## HOW TO COMPLETE THIS TASK
For the records below, print the lines from the line with "FootballTransfers.com" through the line with "La chiesa di" exactly as written; include both end lines and exclude the rest.
INFORMATION GIVEN: Begin
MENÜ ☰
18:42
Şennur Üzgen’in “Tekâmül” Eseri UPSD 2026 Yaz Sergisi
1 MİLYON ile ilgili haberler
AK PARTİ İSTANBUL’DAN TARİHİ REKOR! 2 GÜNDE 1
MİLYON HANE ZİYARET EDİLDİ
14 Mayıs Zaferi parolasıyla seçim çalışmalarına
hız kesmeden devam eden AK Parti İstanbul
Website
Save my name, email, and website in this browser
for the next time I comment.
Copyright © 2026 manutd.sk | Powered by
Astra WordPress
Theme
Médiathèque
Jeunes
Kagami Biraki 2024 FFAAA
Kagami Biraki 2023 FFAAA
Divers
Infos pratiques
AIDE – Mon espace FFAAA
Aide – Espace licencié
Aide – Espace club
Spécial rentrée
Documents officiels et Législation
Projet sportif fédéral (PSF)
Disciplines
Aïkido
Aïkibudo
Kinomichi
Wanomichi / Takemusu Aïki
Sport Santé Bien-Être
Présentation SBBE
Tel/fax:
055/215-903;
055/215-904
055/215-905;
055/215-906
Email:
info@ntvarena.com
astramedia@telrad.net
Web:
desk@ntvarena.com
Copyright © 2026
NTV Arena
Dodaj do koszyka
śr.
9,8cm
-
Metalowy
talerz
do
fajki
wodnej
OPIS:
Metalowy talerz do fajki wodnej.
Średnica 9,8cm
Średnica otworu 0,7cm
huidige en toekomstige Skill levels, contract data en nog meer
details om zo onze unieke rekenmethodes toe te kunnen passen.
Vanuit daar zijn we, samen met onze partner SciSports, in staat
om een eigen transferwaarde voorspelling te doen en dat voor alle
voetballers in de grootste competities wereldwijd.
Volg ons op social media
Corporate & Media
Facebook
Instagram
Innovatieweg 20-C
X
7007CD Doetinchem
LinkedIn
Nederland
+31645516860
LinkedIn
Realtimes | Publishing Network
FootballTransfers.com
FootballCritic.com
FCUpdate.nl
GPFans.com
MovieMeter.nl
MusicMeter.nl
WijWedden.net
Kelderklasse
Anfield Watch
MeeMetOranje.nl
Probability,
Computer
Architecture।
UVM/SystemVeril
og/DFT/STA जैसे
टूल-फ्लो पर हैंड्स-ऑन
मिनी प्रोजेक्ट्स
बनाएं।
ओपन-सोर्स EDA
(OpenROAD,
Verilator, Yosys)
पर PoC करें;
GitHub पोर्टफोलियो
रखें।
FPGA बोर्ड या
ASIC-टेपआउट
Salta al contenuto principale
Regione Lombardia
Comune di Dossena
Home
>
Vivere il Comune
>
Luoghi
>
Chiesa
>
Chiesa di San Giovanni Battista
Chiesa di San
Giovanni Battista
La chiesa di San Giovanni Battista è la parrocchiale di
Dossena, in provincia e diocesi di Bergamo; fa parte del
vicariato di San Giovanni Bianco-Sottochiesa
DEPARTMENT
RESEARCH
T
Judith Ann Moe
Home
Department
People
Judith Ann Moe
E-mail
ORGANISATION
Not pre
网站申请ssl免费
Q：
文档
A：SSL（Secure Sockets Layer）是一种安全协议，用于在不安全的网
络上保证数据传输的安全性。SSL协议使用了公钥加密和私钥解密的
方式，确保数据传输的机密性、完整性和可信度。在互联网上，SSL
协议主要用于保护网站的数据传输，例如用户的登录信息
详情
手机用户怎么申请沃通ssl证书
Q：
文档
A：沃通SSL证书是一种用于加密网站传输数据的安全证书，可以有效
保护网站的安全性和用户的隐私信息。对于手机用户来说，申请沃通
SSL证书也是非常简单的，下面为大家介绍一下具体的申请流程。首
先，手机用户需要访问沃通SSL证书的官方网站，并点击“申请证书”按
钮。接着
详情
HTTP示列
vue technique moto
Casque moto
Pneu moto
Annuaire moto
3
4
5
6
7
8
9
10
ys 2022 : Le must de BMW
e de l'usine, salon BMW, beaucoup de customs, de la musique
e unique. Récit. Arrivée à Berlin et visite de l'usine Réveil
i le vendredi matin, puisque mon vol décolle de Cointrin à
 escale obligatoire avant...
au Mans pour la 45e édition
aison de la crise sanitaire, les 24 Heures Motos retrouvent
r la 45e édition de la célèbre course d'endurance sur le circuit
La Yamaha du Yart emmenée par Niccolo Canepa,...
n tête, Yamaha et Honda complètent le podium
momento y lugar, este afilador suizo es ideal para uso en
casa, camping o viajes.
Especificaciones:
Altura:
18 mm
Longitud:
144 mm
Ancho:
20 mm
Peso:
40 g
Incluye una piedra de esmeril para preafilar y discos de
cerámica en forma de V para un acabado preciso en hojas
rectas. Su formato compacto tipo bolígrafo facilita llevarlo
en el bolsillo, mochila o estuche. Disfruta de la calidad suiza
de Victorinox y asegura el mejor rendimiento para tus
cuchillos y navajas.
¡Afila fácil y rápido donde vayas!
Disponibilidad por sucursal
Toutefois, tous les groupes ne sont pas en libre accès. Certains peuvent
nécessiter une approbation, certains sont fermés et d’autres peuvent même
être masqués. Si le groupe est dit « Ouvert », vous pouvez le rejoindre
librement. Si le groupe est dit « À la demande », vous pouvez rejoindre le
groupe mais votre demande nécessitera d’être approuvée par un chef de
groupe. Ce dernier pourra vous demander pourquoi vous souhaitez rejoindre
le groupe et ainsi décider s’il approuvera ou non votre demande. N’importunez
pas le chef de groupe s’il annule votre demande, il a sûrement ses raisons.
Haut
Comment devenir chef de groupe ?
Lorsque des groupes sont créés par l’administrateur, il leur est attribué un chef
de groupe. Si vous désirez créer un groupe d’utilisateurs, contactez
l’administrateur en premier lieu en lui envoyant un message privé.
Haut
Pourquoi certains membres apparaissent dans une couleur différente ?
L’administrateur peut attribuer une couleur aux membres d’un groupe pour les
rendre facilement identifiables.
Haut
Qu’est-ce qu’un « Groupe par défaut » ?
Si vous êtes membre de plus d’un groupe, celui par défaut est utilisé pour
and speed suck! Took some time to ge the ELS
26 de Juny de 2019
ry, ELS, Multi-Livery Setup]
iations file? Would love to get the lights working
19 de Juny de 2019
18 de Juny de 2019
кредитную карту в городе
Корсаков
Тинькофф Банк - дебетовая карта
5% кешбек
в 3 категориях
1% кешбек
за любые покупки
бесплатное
INFORMATION GIVEN: End
## ANSWER BOX
FootballTransfers.com
FootballCritic.com
FCUpdate.nl
GPFans.com
MovieMeter.nl
MusicMeter.nl
WijWedden.net
Kelderklasse
Anfield Watch
MeeMetOranje.nl
Probability,
Computer
Architecture।
UVM/SystemVeril
og/DFT/STA जैसे
टूल-फ्लो पर हैंड्स-ऑन
मिनी प्रोजेक्ट्स
बनाएं।
ओपन-सोर्स EDA
(OpenROAD,
Verilator, Yosys)
पर PoC करें;
GitHub पोर्टफोलियो
रखें।
FPGA बोर्ड या
ASIC-टेपआउट
Salta al contenuto principale
Regione Lombardia
Comune di Dossena
Home
>
Vivere il Comune
>
Luoghi
>
Chiesa
>
Chiesa di San Giovanni Battista
Chiesa di San
Giovanni Battista
La chiesa di San Giovanni Battista è la parrocchiale di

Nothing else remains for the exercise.